The volume of mercury intruded into the pores can be quantified via the electrical response calibrated against known volumes of mercury, and a graph of the volume of mercury intruded against the pressure required to push it into the pore structure is generated. By relating the pressure of intrusion to the size of the pore being filled, a PSD plot is generated. MIP measures all the pores within the structure including the dead-ended pores to give a more detailed and accurate measurement of the porous structure. The choice of mercury contact angle will greatly affect the calculation of PSD measurement obtained from MIP — a contact angle which provides a PSD comparable with that generated by the CFP method can be adopted; this, however, must be reported alongside the PSD data. The MIP technique can be used to measure any sized sample (including complex shapes) provided it can be cut down to fit into the penetrometer used for the measurement. 

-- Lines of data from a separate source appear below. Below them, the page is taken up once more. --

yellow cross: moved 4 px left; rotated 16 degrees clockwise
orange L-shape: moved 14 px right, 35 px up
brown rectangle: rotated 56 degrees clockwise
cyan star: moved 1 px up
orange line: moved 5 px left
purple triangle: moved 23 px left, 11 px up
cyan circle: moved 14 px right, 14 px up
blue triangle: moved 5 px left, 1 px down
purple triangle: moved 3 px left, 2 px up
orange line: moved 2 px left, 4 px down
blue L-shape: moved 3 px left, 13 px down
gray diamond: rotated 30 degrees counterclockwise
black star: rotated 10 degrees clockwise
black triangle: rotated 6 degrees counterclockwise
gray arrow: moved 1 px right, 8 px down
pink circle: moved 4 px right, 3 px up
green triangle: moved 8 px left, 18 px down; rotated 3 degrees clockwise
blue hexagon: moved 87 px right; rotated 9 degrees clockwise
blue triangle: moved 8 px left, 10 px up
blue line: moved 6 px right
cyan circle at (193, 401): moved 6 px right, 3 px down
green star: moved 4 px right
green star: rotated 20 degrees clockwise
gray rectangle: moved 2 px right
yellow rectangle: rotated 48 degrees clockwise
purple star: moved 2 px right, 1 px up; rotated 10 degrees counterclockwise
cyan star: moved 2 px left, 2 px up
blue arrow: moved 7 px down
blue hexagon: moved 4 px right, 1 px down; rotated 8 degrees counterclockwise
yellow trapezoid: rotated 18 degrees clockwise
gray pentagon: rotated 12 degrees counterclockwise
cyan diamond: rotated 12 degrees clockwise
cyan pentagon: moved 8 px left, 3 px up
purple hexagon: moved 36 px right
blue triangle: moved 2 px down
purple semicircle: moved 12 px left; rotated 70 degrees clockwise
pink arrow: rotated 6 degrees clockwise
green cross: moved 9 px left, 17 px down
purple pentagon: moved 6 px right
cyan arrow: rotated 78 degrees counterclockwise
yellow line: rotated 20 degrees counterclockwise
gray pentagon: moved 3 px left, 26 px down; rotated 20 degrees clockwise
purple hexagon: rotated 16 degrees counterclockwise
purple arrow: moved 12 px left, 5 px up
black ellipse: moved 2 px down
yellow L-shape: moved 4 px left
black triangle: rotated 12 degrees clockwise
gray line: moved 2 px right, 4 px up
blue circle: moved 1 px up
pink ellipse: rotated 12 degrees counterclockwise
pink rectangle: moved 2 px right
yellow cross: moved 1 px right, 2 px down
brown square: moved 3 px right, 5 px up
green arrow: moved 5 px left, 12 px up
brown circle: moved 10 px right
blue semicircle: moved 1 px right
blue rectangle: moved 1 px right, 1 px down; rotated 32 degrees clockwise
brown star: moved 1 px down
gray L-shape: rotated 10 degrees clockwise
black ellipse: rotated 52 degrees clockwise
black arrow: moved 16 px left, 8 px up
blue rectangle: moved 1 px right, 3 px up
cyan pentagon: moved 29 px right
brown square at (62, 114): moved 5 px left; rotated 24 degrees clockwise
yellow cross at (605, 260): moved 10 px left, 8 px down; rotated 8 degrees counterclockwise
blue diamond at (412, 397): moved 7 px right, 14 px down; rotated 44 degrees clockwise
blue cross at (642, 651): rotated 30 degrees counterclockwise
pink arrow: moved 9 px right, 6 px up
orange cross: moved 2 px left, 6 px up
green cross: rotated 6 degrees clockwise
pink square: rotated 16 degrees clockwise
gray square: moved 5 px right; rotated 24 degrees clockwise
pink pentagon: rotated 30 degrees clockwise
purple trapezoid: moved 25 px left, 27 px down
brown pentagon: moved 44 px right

Although CFP and MIP yield different pore size distributions, each has their own benefits. It is important to understand the differences when comparing the pore sizes of different materials; it is also essential that the same technique is used for any direct comparisons. Materials with a large proportion of dead-ended pores will have very different particle size distribution when measured with the two techniques. Samples can be remeasured using CFP technique unlike MIP. MIP is destructive — measured samples must be discarded after measurement due to the entrapment of mercury in the pores during intrusion.

Conclusion

Fluid flow-through applications such as chromatography often require particle/contamination filtration. Where pores of interest are through-pores, CFP is the appropriate method to predict the performance of an ultrafiltration or microfiltration media, or simply to better understand how a material will affect fluid flow. In drug delivery and dispensing applications such as eyedroppers or nasal sprays where bacterial prevention is necessary, both methods are relevant. MIP accurately measures PSD including dead-end pores to predict bacterial filtration efficiency and CFP is used to predict how the material will affect fluid flow in application.